Because while sustainability sounds good on paper, the version of it that was codified and subsequently commodified didn’t ever seem to square with the original vision, which was crafted to protect and uphold life on the planet.
Huge challenges are at hand now as we determine just what indeed “sustainability” even means, and what mathematics can possibly marry an accounting of the emerging so-called “green economy” with the invaluable currency that we call life—healthy food, safe water, clean ai, and rights for all beings on the planet.

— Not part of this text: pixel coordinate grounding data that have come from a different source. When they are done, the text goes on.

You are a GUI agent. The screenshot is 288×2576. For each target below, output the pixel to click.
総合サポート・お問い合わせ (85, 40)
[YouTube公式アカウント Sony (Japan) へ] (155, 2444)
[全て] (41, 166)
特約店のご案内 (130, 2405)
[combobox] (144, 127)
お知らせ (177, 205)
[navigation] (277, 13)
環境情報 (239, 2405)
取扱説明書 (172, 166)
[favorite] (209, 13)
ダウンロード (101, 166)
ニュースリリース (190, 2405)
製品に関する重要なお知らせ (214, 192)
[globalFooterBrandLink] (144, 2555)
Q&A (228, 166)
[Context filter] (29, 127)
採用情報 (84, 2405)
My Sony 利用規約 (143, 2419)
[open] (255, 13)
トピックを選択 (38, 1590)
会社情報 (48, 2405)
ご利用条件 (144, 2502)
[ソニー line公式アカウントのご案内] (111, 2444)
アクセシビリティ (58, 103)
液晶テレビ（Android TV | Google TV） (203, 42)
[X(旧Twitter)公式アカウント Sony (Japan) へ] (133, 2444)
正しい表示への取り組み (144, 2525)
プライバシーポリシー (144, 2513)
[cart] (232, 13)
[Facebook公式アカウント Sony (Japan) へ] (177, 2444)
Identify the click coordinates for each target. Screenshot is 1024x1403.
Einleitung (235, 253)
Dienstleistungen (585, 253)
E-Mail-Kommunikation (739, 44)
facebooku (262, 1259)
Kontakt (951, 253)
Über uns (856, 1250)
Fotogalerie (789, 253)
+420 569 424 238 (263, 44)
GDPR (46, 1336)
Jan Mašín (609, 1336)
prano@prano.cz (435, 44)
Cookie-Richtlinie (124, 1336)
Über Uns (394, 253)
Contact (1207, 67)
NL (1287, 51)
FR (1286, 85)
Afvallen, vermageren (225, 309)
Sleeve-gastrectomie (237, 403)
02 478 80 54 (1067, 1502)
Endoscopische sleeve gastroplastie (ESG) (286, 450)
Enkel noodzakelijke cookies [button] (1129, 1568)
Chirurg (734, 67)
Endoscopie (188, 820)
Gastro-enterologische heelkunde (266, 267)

As the Indigenous Peoples put it in the Kari-Oca 2 Declaration:
We see the goals of UNCSD Rio+20, the “Green Economy” and its premise that the world can only “save” nature by commodifying its life giving and life sustaining capacities as a continuation of the colonialism that Indigenous Peoples and our Mother Earth have faced and resisted for 520 years. The “Green Economy” promises to eradicate poverty but in fact will only favor and respond to multinational enterprises and capitalism.
and
The Green Economy is nothing more than capitalism of nature; a perverse attempt by corporations, extractive industries and governments to cash in on Creation by privatizing, commodifying, and selling off the Sacred and all forms of life and the sky, including the air we breathe, the water we drink and all the genes, plants, traditional seeds, trees, animals, fish, biological and cultural diversity, ecosystems and traditional knowledge that make life on Earth possible and enjoyable.
Ultimately I believe in the wonder and resilience of civil society. I feel that the future will be shaped profoundly by our willingness to cooperate and learn from one another, and implement on regional scales the solutions we are sharing. Despite what happened (or didn’t happen) on the inside in Rio, all ya’all on the outside give me great hope. It doesn’t mean I’ll stop letting go of attachment to outcome (constantly), for the planet’s prognosis calls for it. Still, this day I raise a glass of fresh-pressed green juice to all who attended Rio+20. Cheers, and thanks for the inspiration!